(Transcribed page contents)
━━━━━━

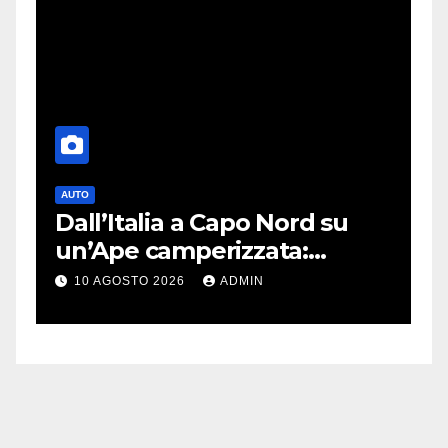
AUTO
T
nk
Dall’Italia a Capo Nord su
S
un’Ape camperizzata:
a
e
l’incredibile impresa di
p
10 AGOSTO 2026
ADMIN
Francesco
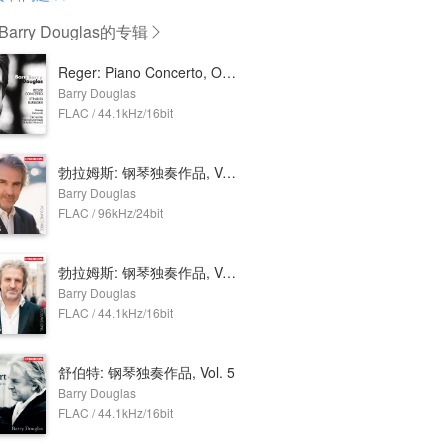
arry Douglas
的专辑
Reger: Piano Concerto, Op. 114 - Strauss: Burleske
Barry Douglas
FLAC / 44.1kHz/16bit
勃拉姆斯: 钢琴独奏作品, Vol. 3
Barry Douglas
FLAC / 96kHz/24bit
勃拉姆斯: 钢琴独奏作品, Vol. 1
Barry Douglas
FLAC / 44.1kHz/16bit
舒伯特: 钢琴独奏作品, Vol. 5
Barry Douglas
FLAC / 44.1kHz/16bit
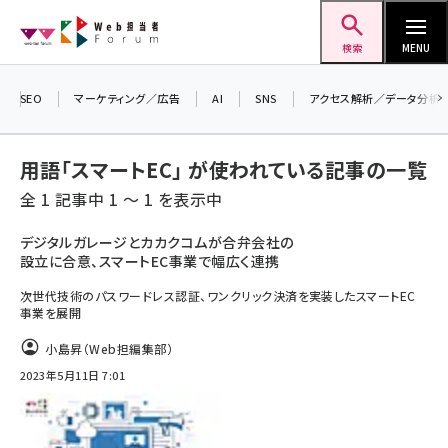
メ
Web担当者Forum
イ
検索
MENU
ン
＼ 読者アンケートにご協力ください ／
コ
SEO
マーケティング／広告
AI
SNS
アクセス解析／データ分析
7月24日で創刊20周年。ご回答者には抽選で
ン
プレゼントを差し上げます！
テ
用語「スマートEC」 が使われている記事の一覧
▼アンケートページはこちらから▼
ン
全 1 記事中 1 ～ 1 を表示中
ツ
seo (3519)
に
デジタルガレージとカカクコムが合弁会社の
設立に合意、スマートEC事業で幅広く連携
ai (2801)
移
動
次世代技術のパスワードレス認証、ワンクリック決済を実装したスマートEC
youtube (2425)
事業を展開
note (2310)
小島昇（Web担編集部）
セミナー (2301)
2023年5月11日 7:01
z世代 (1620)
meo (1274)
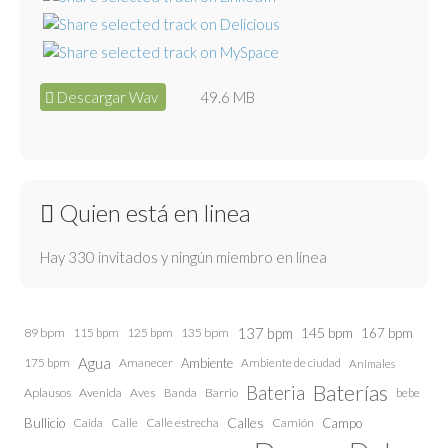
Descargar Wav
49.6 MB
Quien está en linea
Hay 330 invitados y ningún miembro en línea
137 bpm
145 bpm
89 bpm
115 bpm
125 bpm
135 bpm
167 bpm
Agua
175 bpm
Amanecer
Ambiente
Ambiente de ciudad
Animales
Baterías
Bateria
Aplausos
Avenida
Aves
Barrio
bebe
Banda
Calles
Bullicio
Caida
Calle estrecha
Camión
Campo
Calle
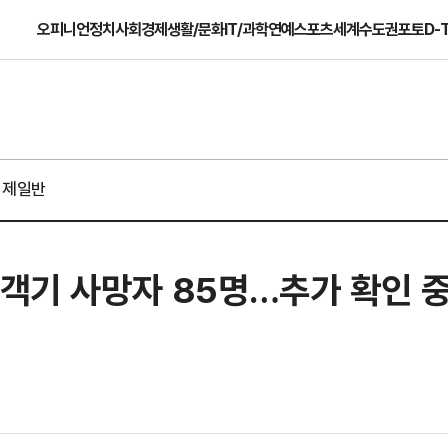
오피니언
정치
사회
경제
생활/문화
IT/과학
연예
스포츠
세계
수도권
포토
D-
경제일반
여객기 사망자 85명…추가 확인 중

━━━━━━

* Exercise:
Copy only the part of the records that runs from the first line to the line with "Quien está en linea", ends included, leaving pictures out.

* Worked solution:
AUTO
T
nk
Dall’Italia a Capo Nord su
S
un’Ape camperizzata:
a
e
l’incredibile impresa di
p
10 AGOSTO 2026
ADMIN
Francesco
arry Douglas
的专辑
Reger: Piano Concerto, Op. 114 - Strauss: Burleske
Barry Douglas
FLAC / 44.1kHz/16bit
勃拉姆斯: 钢琴独奏作品, Vol. 3
Barry Douglas
FLAC / 96kHz/24bit
勃拉姆斯: 钢琴独奏作品, Vol. 1
Barry Douglas
FLAC / 44.1kHz/16bit
舒伯特: 钢琴独奏作品, Vol. 5
Barry Douglas
FLAC / 44.1kHz/16bit
メ
Web担当者Forum
イ
検索
MENU
ン
＼ 読者アンケートにご協力ください ／
コ
SEO
マーケティング／広告
AI
SNS
アクセス解析／データ分析
7月24日で創刊20周年。ご回答者には抽選で
ン
プレゼントを差し上げます！
テ
用語「スマートEC」 が使われている記事の一覧
▼アンケートページはこちらから▼
ン
全 1 記事中 1 ～ 1 を表示中
ツ
seo (3519)
に
デジタルガレージとカカクコムが合弁会社の
設立に合意、スマートEC事業で幅広く連携
ai (2801)
移
動
次世代技術のパスワードレス認証、ワンクリック決済を実装したスマートEC
youtube (2425)
事業を展開
note (2310)
小島昇（Web担編集部）
セミナー (2301)
2023年5月11日 7:01
z世代 (1620)
meo (1274)
Descargar Wav
49.6 MB
Quien está en linea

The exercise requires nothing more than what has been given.